Pour le professeur Durand, les sondeurs se sont tous trompés dans leurs prédictions des résultats du référendum sur la sortie ou le maintien du Royaume-Uni dans l’Union européenne à cause de trois facteurs principaux :
- La sous-estimation de la participation au vote des personnes plus âgées par rapport aux plus jeunes. On sait que les moins de 34 ans ont voté dans une proportion de 4 personnes sur 10 alors que ce rapport pour les 60 ans et plus était de 8 personnes sur dix.

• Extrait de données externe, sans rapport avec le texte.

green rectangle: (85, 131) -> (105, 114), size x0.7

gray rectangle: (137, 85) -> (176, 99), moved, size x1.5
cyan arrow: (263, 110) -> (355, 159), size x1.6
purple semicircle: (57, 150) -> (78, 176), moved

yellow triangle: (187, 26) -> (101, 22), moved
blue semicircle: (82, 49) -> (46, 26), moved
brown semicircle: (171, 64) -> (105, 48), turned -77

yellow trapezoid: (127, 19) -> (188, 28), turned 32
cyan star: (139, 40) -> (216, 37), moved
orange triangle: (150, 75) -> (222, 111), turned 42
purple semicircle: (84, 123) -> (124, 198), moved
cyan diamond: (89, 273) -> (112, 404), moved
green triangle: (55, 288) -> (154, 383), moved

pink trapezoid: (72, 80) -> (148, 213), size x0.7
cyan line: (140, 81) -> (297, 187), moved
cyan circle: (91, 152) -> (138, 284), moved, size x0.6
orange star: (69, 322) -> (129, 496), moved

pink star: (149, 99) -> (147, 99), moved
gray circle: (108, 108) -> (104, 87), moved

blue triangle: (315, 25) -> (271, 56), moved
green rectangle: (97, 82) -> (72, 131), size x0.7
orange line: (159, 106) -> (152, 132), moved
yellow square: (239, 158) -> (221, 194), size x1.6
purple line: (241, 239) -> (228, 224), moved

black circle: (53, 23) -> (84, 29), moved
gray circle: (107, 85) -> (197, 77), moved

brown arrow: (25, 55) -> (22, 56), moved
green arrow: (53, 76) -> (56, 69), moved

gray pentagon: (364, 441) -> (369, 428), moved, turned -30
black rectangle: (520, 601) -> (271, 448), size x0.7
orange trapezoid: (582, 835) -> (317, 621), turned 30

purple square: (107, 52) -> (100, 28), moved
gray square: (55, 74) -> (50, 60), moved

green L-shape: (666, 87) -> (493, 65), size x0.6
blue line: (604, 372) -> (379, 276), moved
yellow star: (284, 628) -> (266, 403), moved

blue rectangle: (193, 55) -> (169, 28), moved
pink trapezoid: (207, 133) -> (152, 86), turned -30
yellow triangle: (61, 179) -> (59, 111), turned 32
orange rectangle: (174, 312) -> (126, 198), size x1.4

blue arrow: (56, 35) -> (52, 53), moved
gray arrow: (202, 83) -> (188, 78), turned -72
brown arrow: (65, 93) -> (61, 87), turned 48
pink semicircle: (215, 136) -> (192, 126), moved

Comme les personnes de 60 ans et plus étaient plutôt favorables à l’option « Leave », ceci explique cela;
- Les personnes favorables à l’option « Leave » se faisaient plus discrètes, surtout après la mort de la députée Cox, lors des sondages d’opinion. Ils étaient en quelque sorte la « prime à l’urne » du camp Brexit;
- La faiblesse de l’échantillonnage doit aussi être pointée du doigt. Depuis que les gens ont délaissé leur ligne téléphonique terrestre, les maisons de sondage font de plus en plus appel à des échantillons non probabilistes que leur donne le Web, mais ce type d’échantillonnage est beaucoup moins fiable pour faire des prédictions que les anciennes bonnes vieilles méthodes des sondages téléphoniques. Aujourd’hui, à peine une personne sur dix accepte de répondre aux sondages par téléphone. C’est tout dire.
Pour la spécialiste de l’analyse des sondages de l’Université de Montréal, la conclusion est simple : « Je pense que les sondages d’opinion Web vont devoir s’améliorer. Le Web est devenu le mode de communication. On ne peut plus miser sur les sondages téléphoniques. Il commence à être temps qu’on s’arrête et qu’on se demande comment créer des échantillons probabilistes » (Le Devoir, lundi 4 juillet 2016, PA 8)
Pour Claire Durand, il n’y a pas de doute possible, les maisons de sondage doivent s’améliorer et raffiner leurs méthodes. Il en va de leur survie comme entreprise : « Les sondeurs ont intérêt à raffiner leurs méthodes parce qu’ils sont des gens d’affaires et qu’ils risquent leur peau aux élections. » (Le Devoir, loc. cit.)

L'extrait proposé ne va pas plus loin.